'''
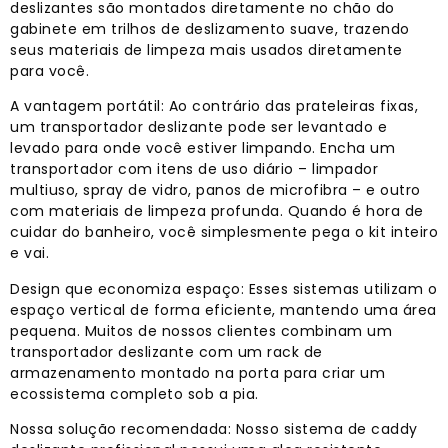
deslizantes são montados diretamente no chão do
gabinete em trilhos de deslizamento suave, trazendo
seus materiais de limpeza mais usados ​​​​diretamente
para você.
A vantagem portátil: Ao contrário das prateleiras fixas,
um transportador deslizante pode ser levantado e
levado para onde você estiver limpando. Encha um
transportador com itens de uso diário – limpador
multiuso, spray de vidro, panos de microfibra – e outro
com materiais de limpeza profunda. Quando é hora de
cuidar do banheiro, você simplesmente pega o kit inteiro
e vai.
Design que economiza espaço: Esses sistemas utilizam o
espaço vertical de forma eficiente, mantendo uma área
pequena. Muitos de nossos clientes combinam um
transportador deslizante com um rack de
armazenamento montado na porta para criar um
ecossistema completo sob a pia.
Nossa solução recomendada: Nosso sistema de caddy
'''
● PROBLEM DESCRIPTION
Working through the records, copy each line in which the word "diretamente" appears.

● ANSWER FOR THE TASK
deslizantes são montados diretamente no chão do
seus materiais de limpeza mais usados ​​​​diretamente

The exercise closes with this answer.